Ито предложил мне остаться на ночь, но я сказал, что мне нужно кое-что сделать, поблагодарил его за виски и ушел из его квартиры до девяти. По пути домой я позвонил Мидори из телефонной будки. К моему удивлению, она ответила.

— Прости, — сказала она, — но я не хочу сейчас с тобой разговаривать.

— Я знаю, знаю. Но я не хочу, чтобы наши отношения закончились так. Ты один из немногих моих друзей, и мне больно не видеть тебя. Когда я смогу с тобой поговорить? Скажи мне хотя бы это.

— Когда захочу с тобой поговорить, — ответила она.

— Как ты? — спросил я.

— Нормально, — сказала она и повесила трубку.

В середине мая пришло письмо от Рейко.

Спасибо за то, что так часто пишешь. Наоко очень нравятся твои письма. И мне тоже. Ты не против, если я их читаю?

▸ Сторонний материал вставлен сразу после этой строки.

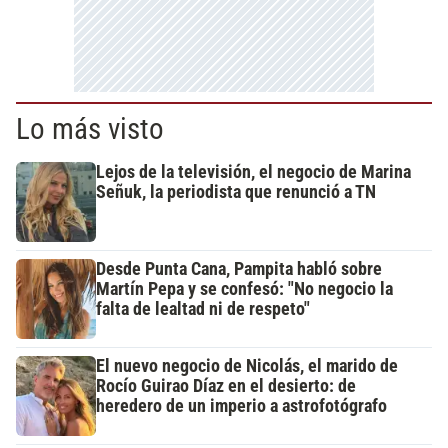
Lo más visto
Lejos de la televisión, el negocio de Marina
Señuk, la periodista que renunció a TN
Desde Punta Cana, Pampita habló sobre
Martín Pepa y se confesó: "No negocio la
falta de lealtad ni de respeto"
El nuevo negocio de Nicolás, el marido de
Rocío Guirao Díaz en el desierto: de
heredero de un imperio a astrofotógrafo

Прости, что долго не могла ответить. По правде говоря, я чувствую себя немного уставшей, и хороших новостей мало. У Наоко дела идут неважно. На днях приезжала ее мать из Кобе. Мы вчетвером — она, Наоко, доктор и я — провели долгий разговор и пришли к выводу, что Наоко нужно на некоторое время переехать в настоящую больницу для интенсивного лечения, а затем, возможно, вернуться сюда в зависимости от результатов. Наоко говорит, что хотела бы остаться здесь и выздороветь, и я знаю, что буду скучать по ней и беспокоиться за нее, но факт в том, что становится все труднее и труднее ее контролировать здесь. Большую часть времени она в порядке, но иногда ее эмоции становятся крайне нестабильными, и в такие моменты мы не можем спускать с нее глаз. Невозможно предсказать, что она может сделать. Когда у нее бывают интенсивные эпизоды, связанные с голосами, она полностью замыкается в себе.

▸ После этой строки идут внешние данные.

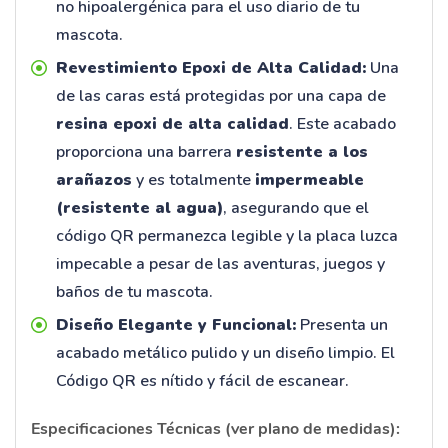
no hipoalergénica para el uso diario de tu
mascota.
Revestimiento Epoxi de Alta Calidad:
Una
de las caras está protegidas por una capa de
resina epoxi de alta calidad
. Este acabado
proporciona una barrera
resistente a los
arañazos
y es totalmente
impermeable
(resistente al agua)
, asegurando que el
código QR permanezca legible y la placa luzca
impecable a pesar de las aventuras, juegos y
baños de tu mascota.
Diseño Elegante y Funcional:
Presenta un
acabado metálico pulido y un diseño limpio. El
Código QR es nítido y fácil de escanear.
Especificaciones Técnicas (ver plano de medidas):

Именно поэтому я сама согласна, что лучше всего для Наоко будет некоторое время получать терапию в специализированном учреждении. Мне больно это говорить, но это все, что мы можем сделать. Как я уже говорила тебе раньше, терпение — это самое важное. Мы должны продолжать распутывать клубок по нитке, не теряя надежды. Каким бы безнадежным ни казалось ее состояние, рано или поздно мы найдем ту самую свободную нить. Если ты в кромешной тьме, все, что можно сделать, это сидеть смирно, пока глаза не привыкнут к темноте.

К тому времени, как ты получишь это письмо, Наоко уже должна переехать в ту больницу. Прости, что не сказала раньше, пока не было принято окончательное решение, но все произошло очень быстро. Новая больница действительно хорошая, с отличными врачами. Я напишу ниже адрес: пожалуйста, пиши Наоко туда. Они будут держать меня в курсе ее прогресса, так что я буду сообщать тебе новости. Надеюсь, они будут хорошими. Я знаю, что это будет трудно для тебя, но не теряй надежды. И даже если Наоко больше нет здесь, пожалуйста, пиши мне время от времени.

До свидания.

Этой весной я написал огромное количество писем: одно в неделю Наоко, несколько Рейко и еще несколько Мидори. Я писал письма в лекционном зале, писал письма за своим столом дома с Чайкой на коленях, писал письма за пустыми столами во время перерывов в итальянском ресторане. Казалось, что пишу письма, чтобы удержать вместе кусочки моей распадающейся жизни.

Мидори я писал:

Апрель и май были для меня болезненными, одинокими месяцами, потому что я не мог с тобой поговорить. Я никогда не знал, что весна может быть такой болезненной и одинокой. Лучше бы было три февраля, чем такая весна. Я знаю, что уже поздно говорить это, но твоя новая прическа выглядит замечательно. Очень мило. Сейчас я работаю в итальянском ресторане, и повар научил меня отличному рецепту приготовления спагетти. Я бы хотел приготовить их для тебя в ближайшее время.